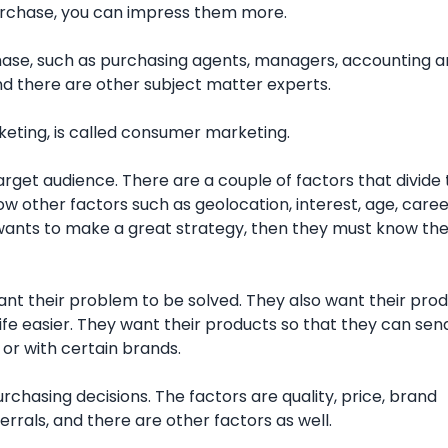
purchase, you can impress them more.
hase, such as purchasing agents, managers, accounting 
d there are other subject matter experts.
keting, is called consumer marketing.
arget audience. There are a couple of factors that divide
ow other factors such as geolocation, interest, age, caree
 wants to make a great strategy, then they must know the
t their problem to be solved. They also want their prod
ife easier. They want their products so that they can sen
or with certain brands.
chasing decisions. The factors are quality, price, brand
rrals, and there are other factors as well.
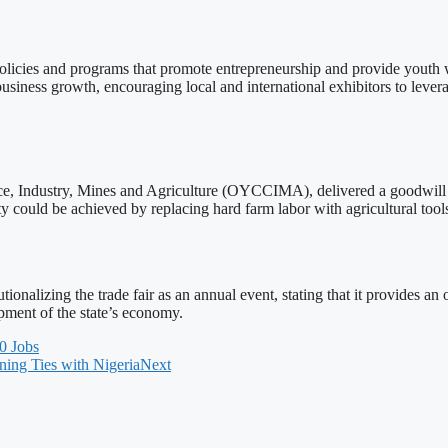
policies and programs that promote entrepreneurship and provide youth w
siness growth, encouraging local and international exhibitors to levera
, Industry, Mines and Agriculture (OYCCIMA), delivered a goodwill m
ity could be achieved by replacing hard farm labor with agricultural to
lizing the trade fair as an annual event, stating that it provides an o
pment of the state’s economy.
0 Jobs
ning Ties with Nigeria
Next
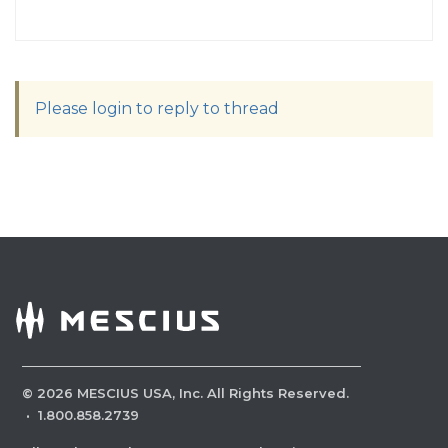
Please login to reply to thread
©
2026
MESCIUS USA, Inc. All Rights Reserved.
·
1.800.858.2739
· · ·
= Work to be completed =
Please set down each line of the listing above word for word, skipping any pictures.

= Output of the task =
purchase, you can impress them more.
hase, such as purchasing agents, managers, accounting 
d there are other subject matter experts.
keting, is called consumer marketing.
arget audience. There are a couple of factors that divide
ow other factors such as geolocation, interest, age, caree
 wants to make a great strategy, then they must know the
t their problem to be solved. They also want their prod
ife easier. They want their products so that they can sen
or with certain brands.
chasing decisions. The factors are quality, price, brand
rrals, and there are other factors as well.
policies and programs that promote entrepreneurship and provide youth w
siness growth, encouraging local and international exhibitors to levera
, Industry, Mines and Agriculture (OYCCIMA), delivered a goodwill m
ity could be achieved by replacing hard farm labor with agricultural to
lizing the trade fair as an annual event, stating that it provides an o
pment of the state’s economy.
0 Jobs
ning Ties with Nigeria
Next
Please login to reply to thread
©
2026
MESCIUS USA, Inc. All Rights Reserved.
·
1.800.858.2739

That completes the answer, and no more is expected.